Today it is mounted permanently on the island of Saint George's Caye as a reminder of the sacrifices others made to fight for what we have now as Belize.
217th anniversary of The Battle of St. George’s Caye Day
Around the time the U.S.A. was struggling to free itself from British tyranny in the late 1700s, the people of Belize experienced an equally frightening threat: Belize forefathers—made up of African-born slaves and English-speaking Baymen, who knew a thing or two about domination—convened a town hall meeting to deal with news that Spain was sending an armada of ships to Belize with the intent of invading and enslaving settlers and claiming the land in the name of the Spanish king. What to do? There was no option. They would stand and fight for their freedom.
It wasn’t long before Spanish fighting forces made good on their threat. An estimated 2,000 soldiers and 500 sailors onboard a Spanish fleet of 32 vessels sailed west. Awaiting their arrival was Captain John Moss, commander of the HMS Merlin—plus the remainder of a rudimentary navy composed of the sloops Mermaid, Tickler and Towser and smaller boats fitted with available armaments.
The settlers battened down the hatches as they awaited the onslaught. Though described as a “rag-tag militia of colourful settlers and African slaves,” these patriots would do battle proudly and bravely on a field of sandy beaches and sheltering palm trees. It would be unfair to tell this story without mentioning the elixir that fueled spirits as the nation awaited the Spanish invasion: the local version of rum!
As the Spanish fleet’s mastheads appeared on the horizon approaching the Great Barrier Reef on September 3, 1789, a call went out to defenders marshalled along the beachhead not unlike the war cry of Paul Revere who alerted New Englanders of the arrival of British military forces. Positioning the majority of Belize fighters in the vicinity of St. George’s Caye, the unlikely, diverse mix of vanguards repelled the fleet during a fierce week of battle before admirals and generals realized that they could not win.
The armada was finally able to retreat north along the shoreline of the Yucatan Peninsula and never again tried to invade, conquer or otherwise presume to lay claim to the feisty society that was to become Belize over a century later. If accounts written by Baymen, and sent home to England, were any indication of how united this mix of African slaves and English patriots were, it certainly foreshadowed what was to come in the 21st century: A harmonious mix of races, creeds and colors that represent the true essence of what the Battle of St. George’s Caye has come to mean: One people. Indivisible.
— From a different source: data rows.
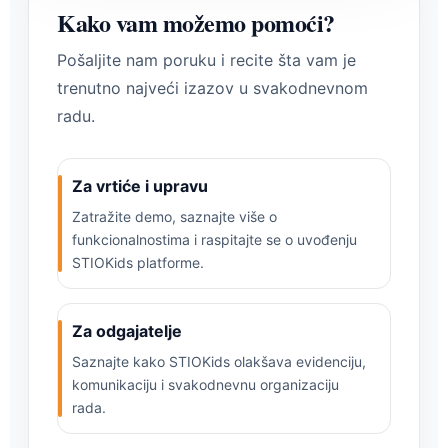
Kako vam možemo pomoći?
Pošaljite nam poruku i recite šta vam je
trenutno najveći izazov u svakodnevnom
radu.
Za vrtiće i upravu
Zatražite demo, saznajte više o
funkcionalnostima i raspitajte se o uvođenju
STIOKids platforme.
Za odgajatelje
Saznajte kako STIOKids olakšava evidenciju,
komunikaciju i svakodnevnu organizaciju
rada.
St. George’s Caye remains a symbol of that week in 1789 when proud ancestors of today’s citizenry stood their ground and refused to give an inch. Those early defenders had no flag under which to march, nor did they have a formal military structure under which to organize, plan and set strategies. What they did have was the unbeatable combination of zeal, belief and brotherhood—a trio of attributes that cannot be conquered under any circumstances and that’s exactly what’s celebrated every September 10th on St. George’s Caye.